International investment flows have been weak for a decade. Last year, global foreign direct investment fell again, by 13 percent, the third consecutive decline. While developed countries have seen the largest drops in FDI, flows to developing countries have also stagnated. Only developing Asia is still showing moderate growth.
The stagnating FDI trend of the past decade can be ascribed to a range of factors.
First, the nature of FDI flows is changing. The adoption of digital technologies in global supply chains is causing a shift towards intangibles and increasingly asset-light forms of international production, which is also visible in a slowdown in global value chains. This has important implications for developing countries, which rely on investment in physical productive assets and on participation in global value chains for their development.
Second, there has been a significant decline in rates of return on FDI. The global rate of return on inward FDI dropped below seven percent in 2017, a decrease of almost two points compared to a decade ago.
Third, the international trade and investment policy climate has become generally less favourable. At the international level, the investment policy regime is in flux. It is made up of more than 3,000 investment agreements, with many gaps, overlaps and inconsistencies. At the national level, investment policies are no longer universally moving in the direction of greater openness. Restrictions and regulation of investment are on the rise.
This troubling global investment picture is a long-term concern for policymakers worldwide. At the United Nations, we recognise the gravity of this issue as investment is central for sustainable development and inclusive growth. The UN Conference on Trade and Development estimates the investment gap to achieve the Sustainable Development Goals at $2.5 trillion per year in developing countries alone.
We need to mobilise more investment and channel it to where it can contribute most to sustainable development. UNCTAD plays a central role, through its policy frameworks, intergovernmental consensus building and technical assistance, which work as a point of reference and a common structure for debate and cooperation on national and international policies to channel investment to the SDGs.

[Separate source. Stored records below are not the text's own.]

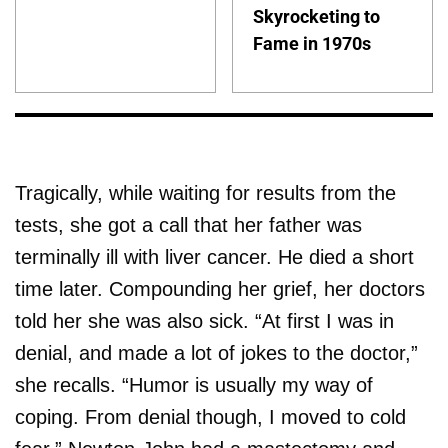
Skyrocketing to
Fame in 1970s
Tragically, while waiting for results from the
tests, she got a call that her father was
terminally ill with liver cancer. He died a short
time later. Compounding her grief, her doctors
told her she was also sick. “At first I was in
denial, and made a lot of jokes to the doctor,”
she recalls. “Humor is usually my way of
coping. From denial though, I moved to cold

Major challenges remain, however, both at the international and national levels. In the international policy environment, IIA reform now needs to tackle the vast numbers of older treaties dating from before the reform process took hold.
The stock of old-generation treaties is 10 times larger than the number of modern, reform-oriented treaties. In national policy environments, greater efforts need to be made to channel investment into SDG sectors and contribute more to sustainable development.
The G7 summit provides an opportunity for global leaders to renew their commitment to a conducive global policy environment for investment in sustainable development.
To achieve prosperity goals, continued access to investment in productive capacity is needed to help developing countries, especially the least-developed countries, climb the development ladder.